The various data collected are gathered in a text that translates a single research effort, whose empirical object is the theater. The space of the Serralves auditorium, with a stage and audience of considerable size, is ideal for this investigation and for the artistic and performative character of Turato. The artist had as a structural reference the great cinematographic work Opening Night (1977) by John Cassavetes, a film in which the states of mind and emotional crises of an actress played by the magnificent Gena Rowlands are brought together. The film also highlights the confrontation between various dualities – reality/fiction and actors/audience.

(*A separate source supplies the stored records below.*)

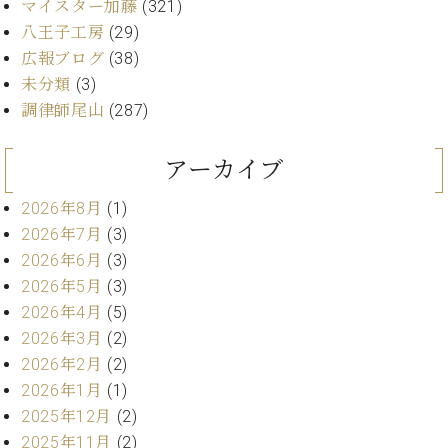
マイスター加藤
(321)
ト
ジオ
ピ
八王子工房
(29)
レン
ア
タル
広報ブログ
(38)
ノ
ホー
未分類
(3)
ル・
調律師尾山
(287)
C.
スタ
ベ
ジオ
ヒ
アーカイブ
空き
シ
状況
ュ
2026年8月
(1)
動
タ
画
2026年7月
(3)
イ
収
2026年6月
(3)
ン
録
2026年5月
(3)
レ
サ
2026年4月
(5)
ジ
ー
2026年3月
(2)
デ
ビ
ン
2026年2月
(2)
ス
ス
音
2026年1月
(1)
ア
楽
2025年12月
(2)
ッ
教
2025年11月
(2)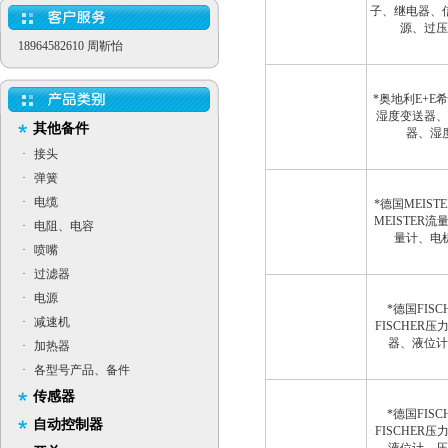
子、继电器、
源、过压
18964582610 周靳怡
*奥地利E+E
湿度变送器、
其他备件
器、湿
·
接头
·
弹簧
·
电缆
*德国MEIS
MEISTER
·
电阻、电容
量计、电
·
喷嘴
·
过滤器
·
电源
*德国FIS
·
减速机
FISCHER
器、液位计
·
加热器
·
各型号产品、备件
传感器
*德国FIS
自动控制器
FISCHER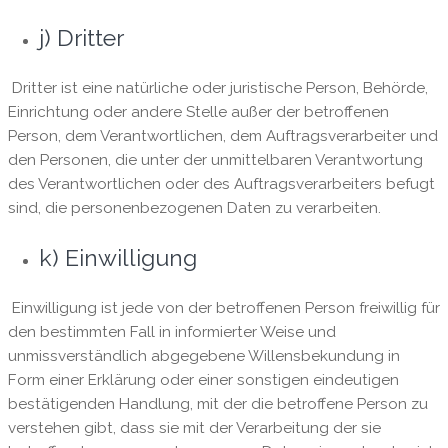
j) Dritter
Dritter ist eine natürliche oder juristische Person, Behörde,
Einrichtung oder andere Stelle außer der betroffenen
Person, dem Verantwortlichen, dem Auftragsverarbeiter und
den Personen, die unter der unmittelbaren Verantwortung
des Verantwortlichen oder des Auftragsverarbeiters befugt
sind, die personenbezogenen Daten zu verarbeiten.
k) Einwilligung
Einwilligung ist jede von der betroffenen Person freiwillig für
den bestimmten Fall in informierter Weise und
unmissverständlich abgegebene Willensbekundung in
Form einer Erklärung oder einer sonstigen eindeutigen
bestätigenden Handlung, mit der die betroffene Person zu
verstehen gibt, dass sie mit der Verarbeitung der sie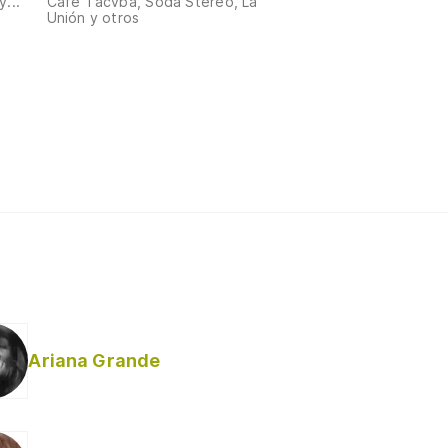
...
Café Tacvba, Soda Stereo, La
Unión y otros
Ariana Grande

In her video, Turato depicts the figure of an actress through syncopated monologues. Although they provoke different states of mind, anger is the dominant feeling, close to hysteria. As mentioned by Ricardo Nicolau, the artist explores one of the main stigmas of the feminine gender: “what can an angry woman who is not afraid to be called hysterical mean?”. The curator explains that this crisis is reflected in the making of the film. It’s not described or illustrated, but, as in Cassavetes’ film, represented by formal operations and film construction. The result is a play that distinguishes itself from a simple theatrical performance. Turato intends to contradict the idea that theater consists only of the professional recitation of a pre-conceived text. For this, she builds a volatile performative space, commanded by herself.

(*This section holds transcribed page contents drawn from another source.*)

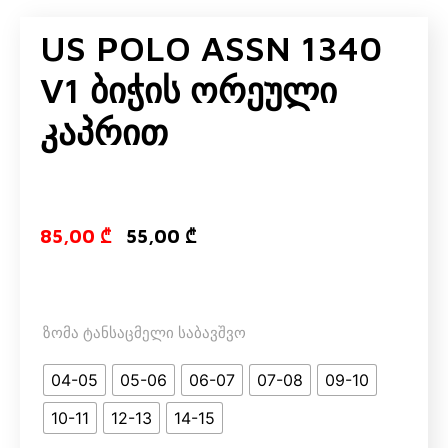
US POLO ASSN 1340
V1 Ბიჭის Ორეული
Კაპრით
Original price
Current pri
85,00
₾
55,00
₾
ზომა ტანსაცმელი საბავშვო
04-05
05-06
06-07
07-08
09-10
10-11
12-13
14-15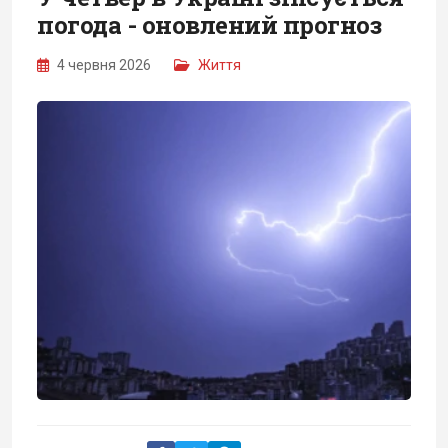
погода - оновлений прогноз
4 червня 2026
Життя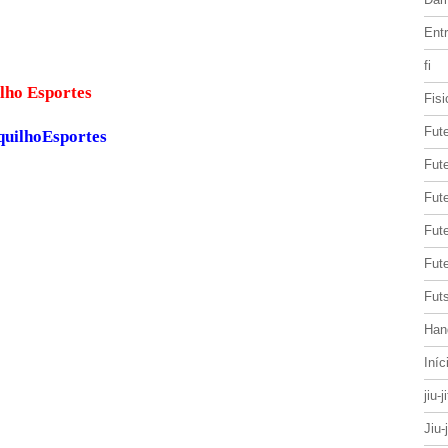
Entr
fi
ite Cerquilho Esportes
Fisi
Fut
quilhoEsportes
Fute
Fut
Fut
Fute
Futs
Han
Iníc
jiu-j
Jiu-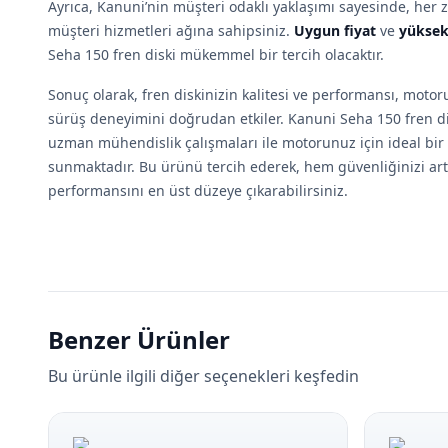
Ayrıca, Kanuni’nin müşteri odaklı yaklaşımı sayesinde, her 
müşteri hizmetleri ağına sahipsiniz.
Uygun fiyat
ve
yüksek
Seha 150 fren diski mükemmel bir tercih olacaktır.
Sonuç olarak, fren diskinizin kalitesi ve performansı, moto
sürüş deneyimini doğrudan etkiler. Kanuni Seha 150 fren dis
uzman mühendislik çalışmaları ile motorunuz için ideal bi
sunmaktadır. Bu ürünü tercih ederek, hem güvenliğinizi ar
performansını en üst düzeye çıkarabilirsiniz.
Benzer Ürünler
Bu ürünle ilgili diğer seçenekleri keşfedin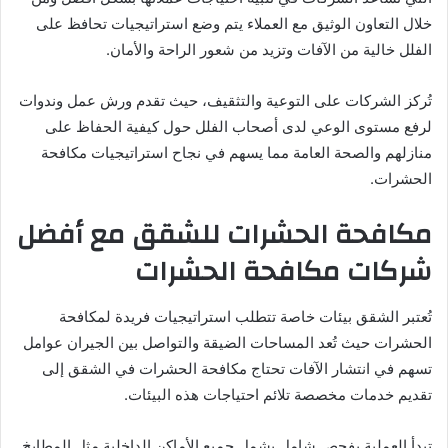
خلال التعاون الوثيق مع العملاء يتم وضع استراتيجيات تحافظ على
الفلل خالية من الآفات وتزيد من شعور الراحة والأمان.
تُركز الشركات على التوعية والتثقيف، حيث تقدم ورش عمل وندوات
لرفع مستوى الوعي لدى أصحاب الفلل حول كيفية الحفاظ على
منازلهم والصحة العامة مما يسهم في نجاح استراتيجيات مكافحة
الحشرات.
مكافحة الحشرات للشقق مع أفضل
شركات مكافحة الحشرات
تُعتبر الشقق بيئات خاصة تتطلب استراتيجيات فريدة لمكافحة
الحشرات حيث تُعد المساحات الضيقة والتواصل بين الجيران عوامل
تسهم في انتشار الآفات تحتاج مكافحة الحشرات في الشقق إلى
تقديم خدمات مخصصة تلائم احتياجات هذه البيئات.
تبدأ العملية بفحص شامل يشمل جميع الأماكن الداخلية مثل المطابخ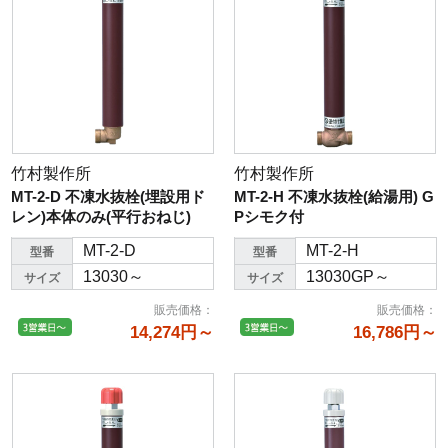
竹村製作所
竹村製作所
MT-2-D 不凍水抜栓(埋設用ド
MT-2-H 不凍水抜栓(給湯用) G
レン)本体のみ(平行おねじ)
Pシモク付
MT-2-D
MT-2-H
型番
型番
13030～
13030GP～
サイズ
サイズ
販売価格
：
販売価格
：
14,274円～
16,786円～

That important work of American independent cinema was also pivotal to establish the bridge between the artist and the commissioner, with the latter confessing that it’s the “movie of my life”. Ricardo Nicolau tells us that, when they invited the artist to exhibit in Serralves, she said that she didn’t intend to do design-related performances or installations – her area of training and one that she has also been exploring artistically, because “I’m too well known for that”.

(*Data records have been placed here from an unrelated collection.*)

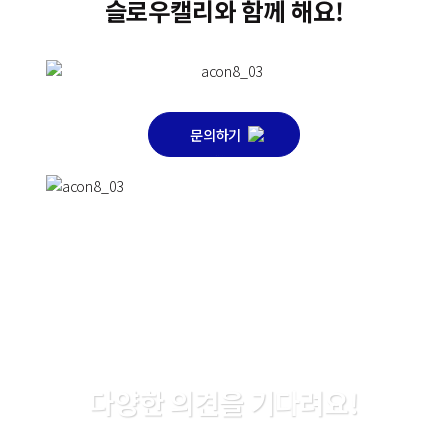
슬
로
우
캘
리
와
함
께
해
요
!
문의하기
Y
o
u
r
P
e
r
f
e
c
t
B
r
e
a
k
,
S
l
o
w
C
a
l
i
다
양
한
의
견
을
기
다
려
요
!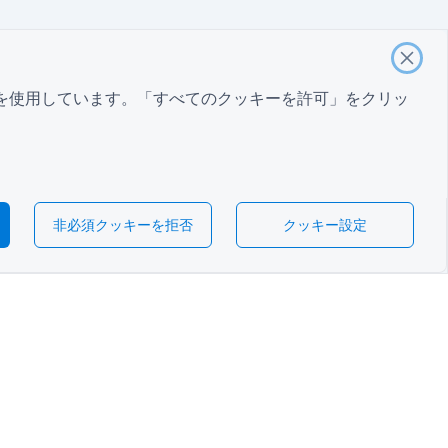
を使用しています。「すべてのクッキーを許可」をクリッ
非必須クッキーを拒否
クッキー設定
日本
登録フォーム
ント評価フォーム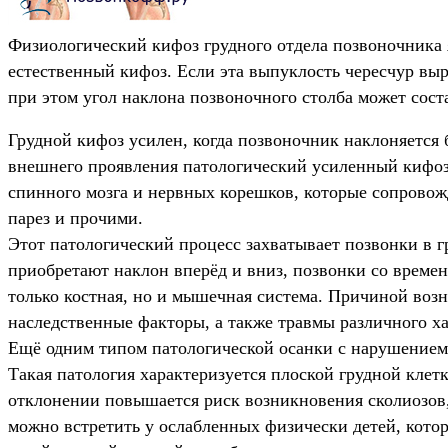
Физиологический кифоз грудного отдела позвоночника я
естественный кифоз. Если эта выпуклость чересчур выр
при этом угол наклона позвоночного столба может соста
Грудной кифоз усилен, когда позвоночник наклоняется б
внешнего проявления патологический усиленный кифоз 
спинного мозга и нервных корешков, которые сопровож
парез и прочими.
Этот патологический процесс захватывает позвонки в г
приобретают наклон вперёд и вниз, позвонки со време
только костная, но и мышечная система. Причиной возн
наследственные факторы, а также травмы различного х
Ещё одним типом патологической осанки с нарушением в
Такая патология характеризуется плоской грудной кле
отклонении повышается риск возникновения сколиозов,
можно встретить у ослабленных физически детей, кото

Through her artistic creation, Nora Turato deconstructs prejudices and presents current and open questions about other contexts and problematizations. She is known to be unpredictable, radical and transgressive, but effective. She affirms herself in a way that attracts all eyes, standing out not only in the performative moment, but also among her peers in the contemporary art scene.
In a decade marked by the struggle for equality of rights and gender, where movements such as #MeToo multiply, the artist’s work is even more important, and not just one more. It’s affirmed by its expressive, discursive, formal and visual quality. As Turato acknowledges, the world of art – and others – is not yet ready to accept a woman screaming. There is also a resistance to the use of certain vocabulary by women, something that the artist explores without limits in this recent video, but also without excesses – a balance difficult to achieve.
The Croatian artist lives and works in Amsterdam, a city where, for two years, she had an artistic residency at the renowned Rijksakademie. Since 2018, after her participation in the Palermo Manifesto and the Basel Liste art fair, she has been considered one of the most exciting young artists of today. She has already exhibited at some relevant institutions, such as the Beursschouwburg Art Centre (2019) in Brussels and the Kunstmuseum Liechtenstein (2019) in Vaduz.
This is the motto of Nora Turato: if you are going to take up 20 minutes of someone’s time, you better put on a show. That’s what happens in Serralves.